|Richard Fisher, president and chief executive officer of the Federal Reserve Bank of Dallas. Photo: D.Roels |
By Tanya Colledge
Venue: Renaissance Vancouver Hotel Harbourside
Responding to recent suggestions from federal officials on the U.S. central bank’s policy committee, Richard Fisher, president and chief executive officer of the Federal Reserve Bank of Dallas, chose The Vancouver Board of Trade for his first keynote presentation in Canada on what’s next for the global economy.
“While the risks of a double-dip recession are small, the pace of recovery in the U.S. is sub-par,” said Fisher as head of the second largest federal reserve bank in the U.S., and a member of the Federal Open Market Committee. He explained that the $125 billion burst, seen over a four-quarter period from 2009 to 2010, accounted for an approximate 60 per cent of real GDP growth and was positive, but he is doubtful it will make much of an impact in the coming quarters.
“While none of us are satisfied with the current pace of economic expansion and job creation, presently it is not clear that conditions warrant further crisis-like deployment of the fed’s arsenal,” said Fisher commenting on the recent suggestions that the “fed” should embark on quantitative easing—a plan that would inject money into the financial system by buying up additional securities and treasuries.

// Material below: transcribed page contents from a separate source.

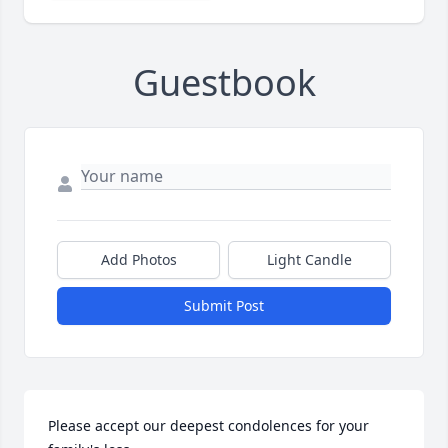
Guestbook
Add Photos
Light Candle
Submit Post
Please accept our deepest condolences for your 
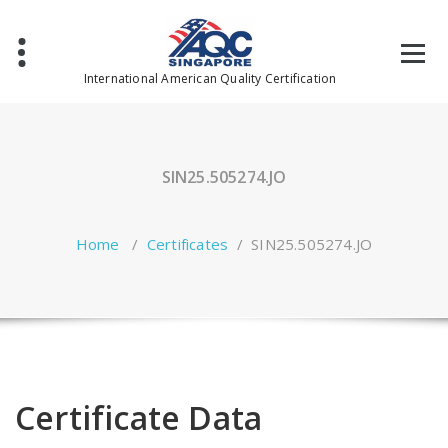
Skip
to
content
International American Quality Certification
SIN25.505274.JO
Home
/
Certificates
/
SIN25.505274.JO
Certificate Data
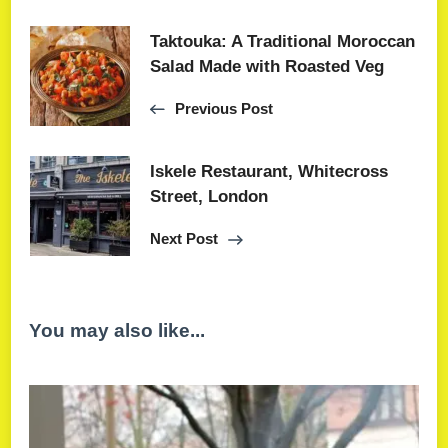
Taktouka: A Traditional Moroccan
Salad Made with Roasted Veg
Previous Post
Iskele Restaurant, Whitecross
Street, London
Next Post
You may also like...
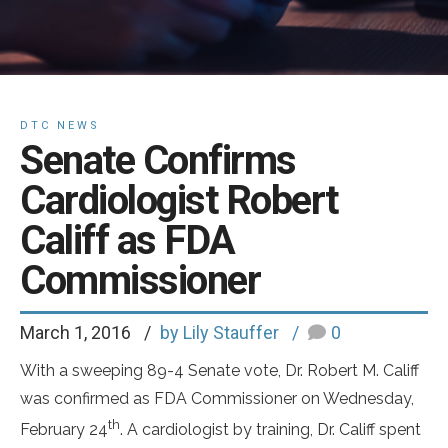
DTC NEWS
Senate Confirms
Cardiologist Robert
Califf as FDA
Commissioner
March 1, 2016
by Lily Stauffer
0
With a sweeping 89-4 Senate vote, Dr. Robert M. Califf
was confirmed as FDA Commissioner on Wednesday,
th
February 24
. A cardiologist by training, Dr. Califf spent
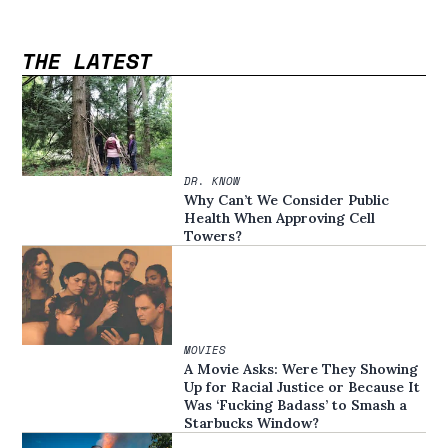
THE LATEST
DR. KNOW
Why Can’t We Consider Public
Health When Approving Cell
Towers?
MOVIES
A Movie Asks: Were They Showing
Up for Racial Justice or Because It
Was ‘Fucking Badass’ to Smash a
Starbucks Window?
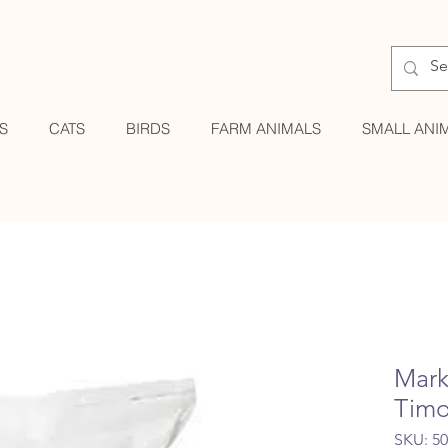
S
CATS
BIRDS
FARM ANIMALS
SMALL ANI
Mark
Timo
SKU: 5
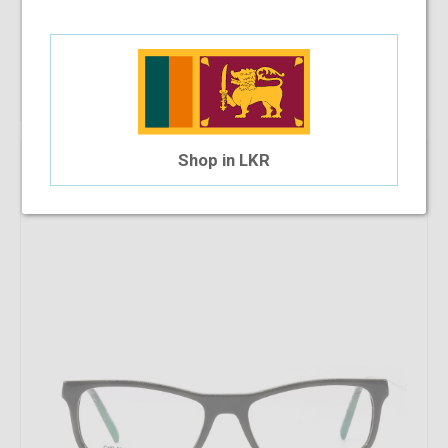
Add To Cart
Shop in LKR
Arnette AN7194 2705 54 - WP
$98.69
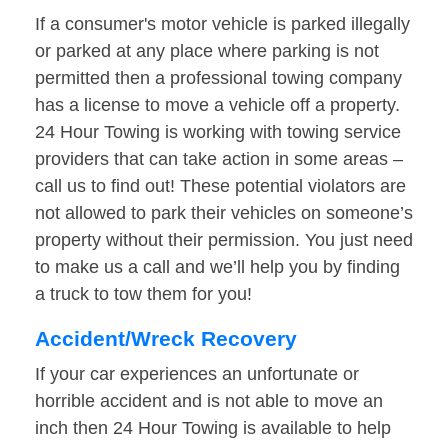
If a consumer's motor vehicle is parked illegally
or parked at any place where parking is not
permitted then a professional towing company
has a license to move a vehicle off a property.
24 Hour Towing is working with towing service
providers that can take action in some areas –
call us to find out! These potential violators are
not allowed to park their vehicles on someone’s
property without their permission. You just need
to make us a call and we’ll help you by finding
a truck to tow them for you!
Accident/Wreck Recovery
If your car experiences an unfortunate or
horrible accident and is not able to move an
inch then 24 Hour Towing is available to help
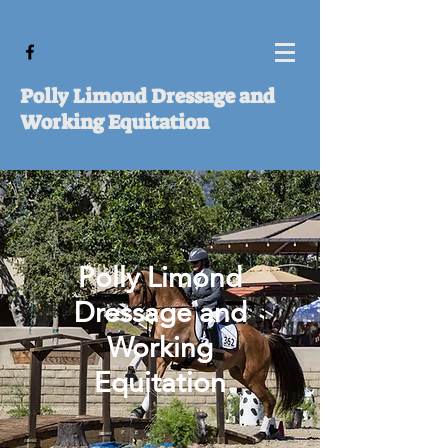
Polly Limond Dressage and
Working Equitation
Polly Limond
Dressage and
Working
Equitation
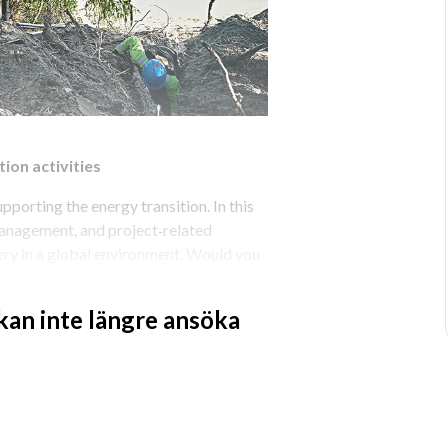
ion activities
porting the energy transition. In this 
 management, and project‑related 
very in a global environment. Would you 
ations across multiple offshore 
 kan inte längre ansöka
ivities
e responsible for aligning installation 
g within the regional HUB. You ensure 
t execution, working closely with 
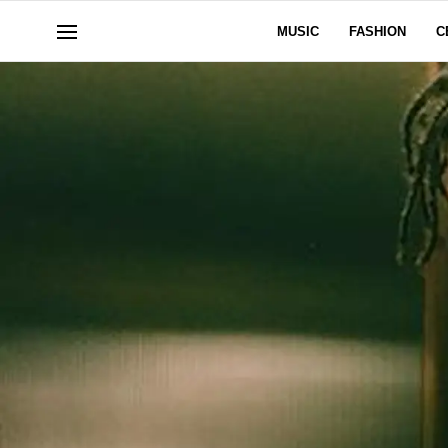
MUSIC
FASHION
C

“The key point is that the pace of economic activity is insufficient to create the number of jobs that the U.S. needs to bring down unemployment, which is very high—too high. If we cannot generate enough jobs to absorb the labour force, then we cannot expect the final demand needed to achieve more rapid economic growth,” he said, suggesting a better strategy would be lowering uncertainty about future tax and regulatory policy, and offering more monetary accommodation.

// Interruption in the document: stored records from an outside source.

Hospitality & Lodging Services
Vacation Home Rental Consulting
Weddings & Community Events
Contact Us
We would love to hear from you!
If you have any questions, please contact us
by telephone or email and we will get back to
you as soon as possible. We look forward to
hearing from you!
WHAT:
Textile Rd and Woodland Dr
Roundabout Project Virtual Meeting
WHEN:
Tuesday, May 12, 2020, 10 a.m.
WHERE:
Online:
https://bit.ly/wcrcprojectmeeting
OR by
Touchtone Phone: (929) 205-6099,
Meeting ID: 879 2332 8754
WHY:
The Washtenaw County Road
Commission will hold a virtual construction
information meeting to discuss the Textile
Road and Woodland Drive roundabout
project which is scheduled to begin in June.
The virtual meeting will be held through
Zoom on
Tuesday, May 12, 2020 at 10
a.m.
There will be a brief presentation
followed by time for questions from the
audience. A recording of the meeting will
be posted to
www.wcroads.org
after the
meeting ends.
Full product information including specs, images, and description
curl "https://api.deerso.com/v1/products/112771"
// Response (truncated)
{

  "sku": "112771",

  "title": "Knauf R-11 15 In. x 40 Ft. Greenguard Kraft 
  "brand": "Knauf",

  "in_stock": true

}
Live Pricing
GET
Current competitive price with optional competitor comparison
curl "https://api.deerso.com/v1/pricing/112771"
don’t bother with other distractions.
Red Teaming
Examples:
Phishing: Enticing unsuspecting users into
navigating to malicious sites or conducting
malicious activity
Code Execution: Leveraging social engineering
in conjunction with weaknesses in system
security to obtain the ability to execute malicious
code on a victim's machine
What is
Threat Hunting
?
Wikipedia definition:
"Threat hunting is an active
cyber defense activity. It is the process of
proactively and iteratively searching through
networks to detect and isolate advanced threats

“The vexing question,” asked Fisher, “is why isn’t this liquidity being utilized to hire new workers and to reduce our too high level of unemployment?” According to Fisher, with the current hesitation surrounding new regulations such as health care and possible tax increases, large-to-medium-sized businesses are resisting U.S. expansions, regardless of the abundance of capital available. Fisher suggests providing businesses with more security to reduce the interest for large companies to invest overseas, will stimulate the growth of jobs and the dollar in the U.S.
Predicting a modest end-of-year growth with a tail risk of inflation, Fisher expressed his concerns of further expanding the fed’s balance sheets. Until the political authorities better align fiscal and regulatory initiatives with the needs of job creators, Fisher explained that further quantitative easing would only ignite inflation down the road.
“What I envision from the current vantage point is an anemic recovery—but not one that slips into reverse gear,” said Fisher, who in closing, proposed that “the key is to first remove or reduce the level of regulatory uncertainty that acts as an impediment to businesses responding to an increase in final demand.”